新たな研究により予想外の健康への影響が分かった

 よく知られている汚染物質であっても、その挙動が完全にわかっているわけではない。例えば、2001年に発表されたDDTに関する研究で、ロングネッカーら〔17〕は妊婦の血漿中のDDTと早産との間に深い関係があると報告した。この研究は1950年代中頃から1960年代の出産記録と保管されていた血漿に基づく調査結果であった。
 彼らは、DDTが使用されていたこの期間に、DDTによる気付かれていない早産の発生があったと結論付けている。さらにロングネッカーは個人的見解として、早産と死産は密接に関連しているので、この時期の死産の15%くらいはDDTの使用によるものであると述べている。

化学物質は思いもよらない方法でホルモンをかく乱する

 かく乱物質は、多くのホルモン系、例えば、エストロゲン(女性ホルモン)、アンドロゲン(男性ホルモン)、プロゲステロン(黄体ホルモン)、タイロード(甲状腺)、インスリン、グルココルチコイドなどをかく乱する。そのメカニズムは、常に配位子と受容体の結合(ligand-receptor binding)〔錠に鍵を差し込むようなホルモンの働きのこと〕を模倣したり阻害するというわけではない。
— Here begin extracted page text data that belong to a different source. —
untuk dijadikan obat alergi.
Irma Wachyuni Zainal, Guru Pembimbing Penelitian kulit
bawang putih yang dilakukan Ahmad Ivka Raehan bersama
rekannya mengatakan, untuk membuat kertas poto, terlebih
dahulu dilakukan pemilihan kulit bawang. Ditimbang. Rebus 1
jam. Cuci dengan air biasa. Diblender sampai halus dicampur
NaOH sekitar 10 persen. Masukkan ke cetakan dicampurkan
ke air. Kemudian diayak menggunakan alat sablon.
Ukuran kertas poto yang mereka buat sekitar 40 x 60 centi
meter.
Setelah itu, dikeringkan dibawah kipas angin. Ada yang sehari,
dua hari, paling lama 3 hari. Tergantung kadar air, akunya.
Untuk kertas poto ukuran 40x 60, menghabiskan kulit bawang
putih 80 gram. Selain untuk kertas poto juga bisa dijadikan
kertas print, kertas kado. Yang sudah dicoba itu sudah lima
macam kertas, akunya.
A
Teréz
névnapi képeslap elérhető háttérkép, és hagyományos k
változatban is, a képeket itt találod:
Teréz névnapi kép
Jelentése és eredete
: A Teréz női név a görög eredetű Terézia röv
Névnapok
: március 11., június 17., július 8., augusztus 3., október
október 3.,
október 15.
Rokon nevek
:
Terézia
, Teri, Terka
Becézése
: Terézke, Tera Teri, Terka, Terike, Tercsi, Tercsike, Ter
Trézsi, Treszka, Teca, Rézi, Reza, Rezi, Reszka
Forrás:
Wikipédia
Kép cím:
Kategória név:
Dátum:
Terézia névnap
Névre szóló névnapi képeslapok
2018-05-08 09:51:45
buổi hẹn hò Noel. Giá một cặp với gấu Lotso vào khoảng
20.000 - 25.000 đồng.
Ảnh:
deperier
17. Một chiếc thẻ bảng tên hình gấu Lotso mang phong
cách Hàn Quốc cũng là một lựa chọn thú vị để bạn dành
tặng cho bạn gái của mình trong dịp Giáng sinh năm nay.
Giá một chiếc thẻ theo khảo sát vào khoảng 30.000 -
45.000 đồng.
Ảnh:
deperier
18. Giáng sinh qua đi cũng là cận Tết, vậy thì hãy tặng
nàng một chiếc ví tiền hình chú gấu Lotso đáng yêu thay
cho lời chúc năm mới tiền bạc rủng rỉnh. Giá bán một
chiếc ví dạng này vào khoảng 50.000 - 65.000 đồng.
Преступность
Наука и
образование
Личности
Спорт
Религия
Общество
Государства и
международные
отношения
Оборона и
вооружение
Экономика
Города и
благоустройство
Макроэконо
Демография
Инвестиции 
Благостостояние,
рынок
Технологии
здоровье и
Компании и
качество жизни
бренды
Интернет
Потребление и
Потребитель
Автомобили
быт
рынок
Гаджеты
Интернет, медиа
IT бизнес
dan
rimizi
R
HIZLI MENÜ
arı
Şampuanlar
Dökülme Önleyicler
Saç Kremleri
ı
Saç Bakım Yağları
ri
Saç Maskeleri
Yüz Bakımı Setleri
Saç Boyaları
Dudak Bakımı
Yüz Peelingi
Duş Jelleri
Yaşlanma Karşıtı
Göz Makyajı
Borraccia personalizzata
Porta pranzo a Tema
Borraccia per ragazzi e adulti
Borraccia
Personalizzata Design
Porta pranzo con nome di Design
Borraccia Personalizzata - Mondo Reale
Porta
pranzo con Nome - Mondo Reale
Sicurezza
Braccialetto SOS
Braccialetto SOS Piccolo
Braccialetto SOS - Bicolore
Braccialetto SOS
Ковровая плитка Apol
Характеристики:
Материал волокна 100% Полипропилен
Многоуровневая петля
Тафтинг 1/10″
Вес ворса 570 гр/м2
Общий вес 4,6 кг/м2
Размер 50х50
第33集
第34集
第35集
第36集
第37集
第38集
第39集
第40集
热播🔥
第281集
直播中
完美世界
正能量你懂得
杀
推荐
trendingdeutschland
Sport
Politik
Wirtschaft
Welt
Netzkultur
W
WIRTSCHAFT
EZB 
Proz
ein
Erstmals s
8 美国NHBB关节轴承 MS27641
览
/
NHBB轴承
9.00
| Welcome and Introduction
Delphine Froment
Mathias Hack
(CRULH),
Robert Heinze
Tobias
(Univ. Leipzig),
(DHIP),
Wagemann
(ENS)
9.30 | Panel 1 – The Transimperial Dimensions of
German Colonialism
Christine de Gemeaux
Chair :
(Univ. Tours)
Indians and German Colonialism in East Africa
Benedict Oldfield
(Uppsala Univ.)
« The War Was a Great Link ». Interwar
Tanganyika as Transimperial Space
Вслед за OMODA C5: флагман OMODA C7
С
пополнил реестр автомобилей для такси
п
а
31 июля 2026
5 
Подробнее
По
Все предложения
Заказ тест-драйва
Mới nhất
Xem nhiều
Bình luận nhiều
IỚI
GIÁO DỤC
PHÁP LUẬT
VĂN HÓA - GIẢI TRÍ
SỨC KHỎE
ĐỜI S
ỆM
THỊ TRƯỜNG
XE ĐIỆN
前述したようにアトラジンは男性ホルモンと女性ホルモンのバランスを崩す作用が働く。

化学物質がホルモンをかく乱する方法はいくつかある

 信号かく乱はまた、配位子と受容体の結合(ligand-receptor binding)後に、遺伝子の活性を促がす段階で起きるかもしれない。〔言い換えれば、ホルモンの鍵が細胞の錠の一つに差し込まれた後に、何かが起きるのかもしれない。ある化学物質はこの時点で正常な信号伝達作用をかく乱する。〕このことは試験管での実験で、通常の配位子と受容体の結合の後に起こるグルココルチコイド−受容体結合によって選択的ひ素忌避遺伝子が活性化され、その結果、細胞核に入り込むひ素の濃度は細胞毒としてのレベルよりもはるかに低いレベルである[18] 。
 人間の健康に対する影響はこのようなメカニズムを通して現れるので、グルココルチコイド活性の機能不全により、体重の増減、たんぱく質の浪費、免疫抑制、インスリン阻害、骨粗鬆(しよう)症、発達遅延、高血圧などが引き起こされる。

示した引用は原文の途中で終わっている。